En pratique, la préparation à la vente commencera par une analyse approfondie de l’entreprise et de son mode de fonctionnement : comprendre lesquelles de vos compétences créent de la valeur ou sont stratégiques, et lesquelles sont secondaires. Partant de là, plusieurs stratégies sont possibles. Redistribuer vos responsabilités différemment, ce qui rend plus facile de trouver des candidats. Développer un profil de compétences et chercher un repreneur comme le feraient des chasseurs de têtes. Ou se tourner vers des sociétés voisines ou complémentaires qui ont ce genre de compétences en interne.
La conclusion reste la même : oui, l’entreprise est vendable. La recherche du repreneur sera simplement plus technique et plus compliquée.
Cas 3 : l’entreprise est en perte
Ce cas est plus compliqué. Une analyse approfondie permettra de comprendre si cette situation est durable ou pas. Elle permettra aussi de déterminer s’il existe des scénarios de rapprochement avec d’autres entreprises qui développeraient des synergies, en donnant accès à des marchés nouveaux ou à des moyens de production plus élaborés, ou simplement en partageant et réduisant les frais à charge de chaque acteur.
Cette analyse vérifiera aussi si l’une des activités ne pourrait pas être rentable seule, quitte à sacrifier les autres. Par exemple en renonçant à une activité de négoce qui mobilise capital et ressources, pour se recentrer sur le métier de base.
D’expérience, il n’y a pas une solution dans tous les cas, mais il existe souvent une possibilité de céder l’activité. Mais ce n’est pas garanti et peut ne pas aboutir.
Cas 4 : vous êtes seul
Votre entreprise pourrait-elle intéresser quelqu’un ? A priori oui. Dans ce cas, le candidat à la reprise sera presque toujours un particulier, salarié, qui ne se sent pas prêt à se lancer comme créateur d’entreprise et préfère une reprise. Ceci rend la recherche plus compliquée et nécessitera une démarche adaptée pour l’aider à organiser le financement de la reprise. Mais c’est jouable.
La bonne question
De façon générale, il y a un nombre croissant de candidats acheteurs prêts à s’investir et qui ont envie de reprendre une PME. Ceux-ci ne savent pas comment trouver la mariée idéale.
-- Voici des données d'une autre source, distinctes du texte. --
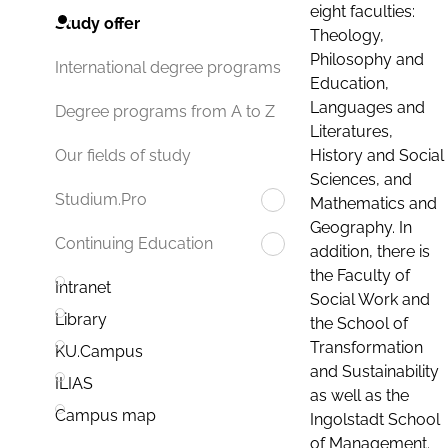
eight faculties:
Study offer
Theology,
Philosophy and
International degree programs
Education,
Languages and
Degree programs from A to Z
Literatures,
History and Social
Our fields of study
Sciences, and
Studium.Pro
Mathematics and
Geography. In
Continuing Education
addition, there is
the Faculty of
Intranet
Social Work and
Library
the School of
Transformation
KU.Campus
and Sustainability
ILIAS
as well as the
Campus map
Ingolstadt School
of Management.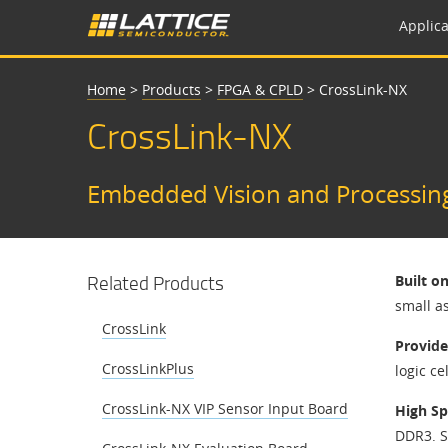
Applica
Home
>
Products
>
FPGA & CPLD
>
CrossLink-NX
CrossLink-NX
Embedded Vision and Processin
Related Products
Built o
small a
CrossLink
Provide
CrossLinkPlus
logic ce
CrossLink-NX VIP Sensor Input Board
High Sp
DDR3. S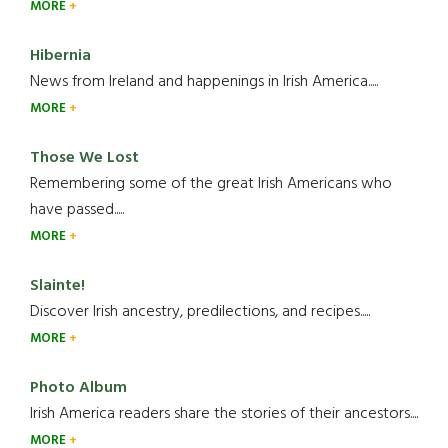
MORE
Hibernia
News from Ireland and happenings in Irish America.....
MORE
Those We Lost
Remembering some of the great Irish Americans who
have passed.....
MORE
Slainte!
Discover Irish ancestry, predilections, and recipes.....
MORE
Photo Album
Irish America readers share the stories of their ancestors....
MORE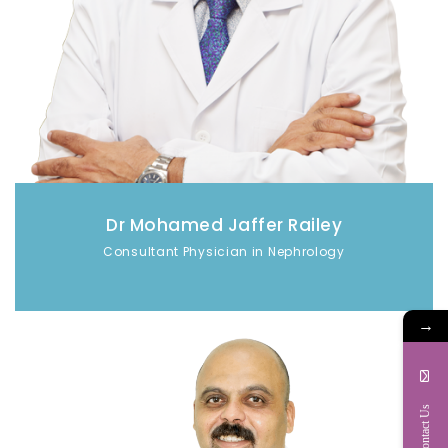
Dr Mohamed Jaffer Railey
Consultant Physician in Nephrology
→
Contact Us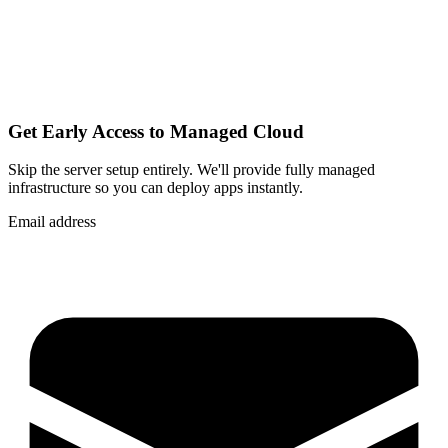
Get Early Access to Managed Cloud
Skip the server setup entirely. We'll provide fully managed
infrastructure so you can
deploy apps instantly
.
Email address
L’enjeu consiste donc à trouver un spécialiste de la transmission des PME qui saura traiter votre cas, qui saura où aller chercher ces candidats, les convaincre et les accompagner dans le processus de reprise. La question correcte n’est pas de savoir si votre entreprise est vendable, mais comment et où trouver le bon candidat. Et éventuellement quel est le moment idéal pour céder l’entreprise.